We get to the hostel; I jump on the bottom bunk of our bed and flip on the TV, while Blandine runs into the bathroom. Not even 30 seconds later, I hear: "Jan, can you come over here for a second?" Pfff, what is it now? No toilet paper? I make my way past the bathroom door to find Blandine, trousers at her ankles and in tears. Has this something to do with her emotional moment at the ANZAC memorial earlier? Her right hand shakily holds up a white stick and she snotters "I'm pregnant."
When these words hit my eardrums, an alarm goes off inside my head. Code RED! Oh my flippin' god! I am gob smacked. Oh my flippin', flippin', flippin' god! I look at the box, read the instructions in record time and verify the meaning of the blue colour: yup, she's not kidding. My eye falls on another one of these test-thingies inside the pregnancy test package. Great!
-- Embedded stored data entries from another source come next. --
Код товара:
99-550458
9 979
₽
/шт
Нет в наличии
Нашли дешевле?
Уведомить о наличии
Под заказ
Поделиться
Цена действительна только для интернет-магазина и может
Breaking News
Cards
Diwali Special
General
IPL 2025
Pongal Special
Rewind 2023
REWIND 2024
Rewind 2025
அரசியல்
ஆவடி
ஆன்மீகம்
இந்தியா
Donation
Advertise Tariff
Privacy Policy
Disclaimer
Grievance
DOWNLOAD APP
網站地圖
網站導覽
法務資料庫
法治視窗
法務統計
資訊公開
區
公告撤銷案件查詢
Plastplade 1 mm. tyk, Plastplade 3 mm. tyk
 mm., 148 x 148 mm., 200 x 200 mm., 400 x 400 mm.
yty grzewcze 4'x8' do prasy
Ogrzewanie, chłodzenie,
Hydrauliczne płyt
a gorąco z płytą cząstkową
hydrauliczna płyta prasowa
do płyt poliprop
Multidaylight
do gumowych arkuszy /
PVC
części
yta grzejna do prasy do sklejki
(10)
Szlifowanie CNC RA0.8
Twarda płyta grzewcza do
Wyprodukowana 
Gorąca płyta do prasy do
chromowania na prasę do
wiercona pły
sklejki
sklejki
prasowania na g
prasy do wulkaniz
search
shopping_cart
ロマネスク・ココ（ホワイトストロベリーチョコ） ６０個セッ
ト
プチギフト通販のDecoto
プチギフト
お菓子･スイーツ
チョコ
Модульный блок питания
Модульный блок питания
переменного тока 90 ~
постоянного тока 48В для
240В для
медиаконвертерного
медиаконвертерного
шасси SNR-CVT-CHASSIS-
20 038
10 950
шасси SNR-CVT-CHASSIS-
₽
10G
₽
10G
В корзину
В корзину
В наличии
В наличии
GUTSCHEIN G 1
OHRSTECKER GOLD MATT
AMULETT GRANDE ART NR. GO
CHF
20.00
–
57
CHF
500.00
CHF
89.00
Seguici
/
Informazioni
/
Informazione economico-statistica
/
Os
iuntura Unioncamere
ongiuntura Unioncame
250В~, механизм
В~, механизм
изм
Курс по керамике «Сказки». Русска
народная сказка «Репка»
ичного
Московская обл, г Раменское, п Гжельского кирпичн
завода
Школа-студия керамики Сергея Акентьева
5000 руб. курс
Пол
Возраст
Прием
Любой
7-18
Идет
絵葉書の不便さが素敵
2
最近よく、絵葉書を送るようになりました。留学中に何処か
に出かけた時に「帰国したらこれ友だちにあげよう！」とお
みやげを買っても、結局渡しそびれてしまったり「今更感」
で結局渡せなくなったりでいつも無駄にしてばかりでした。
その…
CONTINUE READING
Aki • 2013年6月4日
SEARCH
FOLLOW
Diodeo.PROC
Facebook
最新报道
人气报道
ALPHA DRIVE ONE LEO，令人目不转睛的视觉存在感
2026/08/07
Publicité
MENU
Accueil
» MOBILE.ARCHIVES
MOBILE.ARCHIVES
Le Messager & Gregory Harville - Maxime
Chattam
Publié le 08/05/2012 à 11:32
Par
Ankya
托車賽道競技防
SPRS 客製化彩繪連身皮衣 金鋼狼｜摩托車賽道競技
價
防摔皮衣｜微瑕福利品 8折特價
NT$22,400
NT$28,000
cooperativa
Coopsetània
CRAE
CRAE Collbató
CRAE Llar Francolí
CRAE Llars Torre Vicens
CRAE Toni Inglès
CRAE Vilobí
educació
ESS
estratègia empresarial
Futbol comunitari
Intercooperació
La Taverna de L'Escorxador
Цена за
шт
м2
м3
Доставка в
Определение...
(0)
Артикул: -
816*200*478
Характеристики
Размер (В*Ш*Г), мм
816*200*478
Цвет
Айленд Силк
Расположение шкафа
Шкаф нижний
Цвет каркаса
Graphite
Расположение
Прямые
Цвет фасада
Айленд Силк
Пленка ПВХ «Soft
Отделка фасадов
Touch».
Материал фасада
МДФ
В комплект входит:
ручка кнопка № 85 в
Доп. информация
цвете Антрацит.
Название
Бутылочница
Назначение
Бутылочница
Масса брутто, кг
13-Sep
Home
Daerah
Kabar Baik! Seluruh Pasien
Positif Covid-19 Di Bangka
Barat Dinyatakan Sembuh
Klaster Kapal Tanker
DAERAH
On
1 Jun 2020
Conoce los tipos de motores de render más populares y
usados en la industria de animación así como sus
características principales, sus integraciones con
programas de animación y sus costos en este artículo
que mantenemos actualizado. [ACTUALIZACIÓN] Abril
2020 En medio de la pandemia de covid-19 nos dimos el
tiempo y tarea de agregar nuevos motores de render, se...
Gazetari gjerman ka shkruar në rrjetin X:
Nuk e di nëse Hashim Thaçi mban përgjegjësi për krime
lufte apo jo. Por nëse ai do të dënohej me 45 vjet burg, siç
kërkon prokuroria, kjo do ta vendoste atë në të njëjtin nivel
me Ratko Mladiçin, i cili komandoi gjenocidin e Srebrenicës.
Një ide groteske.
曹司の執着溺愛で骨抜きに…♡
We're going to redo the test right now, in my presence, and rule out beyond the shadow of a doubt that this may be the one faulty test that the test makers warn you about with "The results of this test are 99.9% accurate". Blandine feels we should wait until tomorrow morning, maybe she's eaten something today that influences the test result. You never know with these things and redoing the test tomorrow on a sober stomach will indeed be better. I walk out of the bathroom, and look at the city traffic down below. My mind is drunk with joy and stress of this new perspective and trying to grasp implications on this trip, the upcoming PSE camp, the rest of our lives together, the possible reality of it all.
Blandine emerges from the bathroom and I turn away from the hostel room window to look at her in the fading daylight. We study each other’s face for an eternity, as if we've just met. A smile, a tear, a hug, and time stands still. This is one of those moments that can't be defined by a single emotion, rather an incredulous blending together of many. We smile goofily at each other, barely grasping how profoundly our lives have just gotten entwined. Blandine grabs the camera, passes it to me and bares her stomach: the perfect background for a blue pregnancy stick. The sun is setting behind the double-glazed hostel window and I take pictures of my girlfriend's belly. It's hard to concentrate, but finally the applicator stick and her belly are in focus enough to rectify a decent photograph.
Mentally exhausted by emotion, we walk along Sydney's darkening streets and stop at Mc Donald’s. Is it Blandine's first conscious craving? Who knows, who cares? We eat in near silence, giggling to ourselves once in a while. Night has fallen by now and Sydney gets colder by the minute. Neither of us really feels like being a tourist, a jetsetter, or even a computer nerd: this night requires just each other’s company, no more. Back in the hostel room we watch a bit of telly, holding each other as tight as humanly possible. The goofy grin from earlier is still on my face and not about to go.